Individuals who filled more than two prescriptions for NSAIDs had a 15 percent decreased risk for developing squamous cell carcinoma and a 13 percent decreased risk for developing malignant melanoma than those who filled two or fewer prescriptions for the medications, especially when the drugs were taken for seven or more years or taken at high intensity.

Individuals who took NSAIDs did not seem to benefit from a reduced risk of developing basal cell carcinoma in general, although they did have a 15 percent and 21 percent reduced risk of developing this type of cancer on less-exposed sites (body areas other than the head and neck) when they took them long term or at high intensity, respectively.

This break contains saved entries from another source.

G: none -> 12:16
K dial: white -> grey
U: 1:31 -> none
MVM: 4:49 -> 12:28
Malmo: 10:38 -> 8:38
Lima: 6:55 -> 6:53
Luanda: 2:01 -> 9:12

“We hope that the potential cancer-protective effect of NSAIDs will inspire more research on skin cancer prevention,” said Ms. Jóhannesdóttir. “Also, this potential cancer-protective effect should be taken into account when discussing benefits and harms of NSAID use.”

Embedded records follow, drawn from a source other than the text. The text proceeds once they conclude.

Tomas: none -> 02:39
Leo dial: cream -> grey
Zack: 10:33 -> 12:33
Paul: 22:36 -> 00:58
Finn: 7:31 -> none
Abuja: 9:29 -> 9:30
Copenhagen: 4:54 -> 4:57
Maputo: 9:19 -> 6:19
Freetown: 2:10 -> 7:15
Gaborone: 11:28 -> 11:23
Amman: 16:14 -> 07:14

Novel treatment exposes melanoma to immune system attack

The study released on May 23, found that antibodies that lower cancer's guard against an immune system attack caused melanoma growths to recede or stabilize in half of patients who took part in a clinical trial of the therapy at Dana-Farber Cancer Institute.

The scientists will report on the study at the annual meeting of the American Society of Clinical Oncology (ASCO) June 1-5 in Chicago.

The phase I trial involved 104 patients with advanced melanoma, a skin cancer that can become lethal if it spreads to other parts of the body. The patients were treated with a monoclonal antibody — a preparation of millions of identical proteins — that rescinds a "Halt!" order on T cells' attack on melanoma cells.

The antibody targets a receptor called PD-1 on the surface of T cells. In doing so, it targets the interaction between PD-1 and a companion protein, or ligand, called PD-L1. The interaction of PD-1/PD-L1 shuts down T cells' attack on melanoma; blocking that interaction allows the attack to resume.

"The interaction of PD-1 and PD-L1 essentially stiff-arms the immune system from attacking melanoma," says the lead author of the ASCO study, F. Stephen Hodi, MD, director of the Center for Melanoma Oncology at Dana-Farber. "Blocking that interaction allows the immune system to proceed with the attack. It lets the T cells do their job."

Hodi will present the data (abstract 8507) in an oral session on Monday, June 4, 8 a.m. CT, in the Arie Crown Theater, McCormick Place. Hodi also has provided video commentary on the findings.

Patients participating in the trial received the antibody preparation, known as BMS-936558, for up to two years. Side effects were for the most part minor.

Although the phase I trial is now closed, researchers hope to begin phase II and III studies of the approach later this year.

The research builds on earlier work by Dana-Farber's Gordon Freeman, PhD, and others who identified the PD-L1 ligand on tumor cells and showed how the interaction between PD-1 and PD-L1 can turn off the immune response to cancer. Freeman and his colleagues were also the first to show how monoclonal antibodies could be used to reactivate the immune response.

In addition to Hodi, the study's other authors are Mario Sznol, MD, Yale Cancer Center, New Haven, CT; David F. McDermott, MD, Beth Israel Deaconess Medical Center, Boston; Richard D. Carvajal, MD, Memorial Sloan-Kettering Cancer Center, New York; Donald P. Lawrence, MD, Massachusetts General Hospital Cancer Center, Boston; Suzanne Louise Topalian, MD, Johns Hopkins University School of Medicine, Baltimore, MD; Jon Wigginton, MD, Dan McDonald, Georgia Kollia, PhD, and Ashok Kumar Gupta, PhD, Bristol-Myers Squibb, Princeton, NJ; and Jeffrey Alan Sosman, MD, Vanderbilt University Medical Center, Nashville, TN.

The study was funded by Bristol-Myers-Squibb.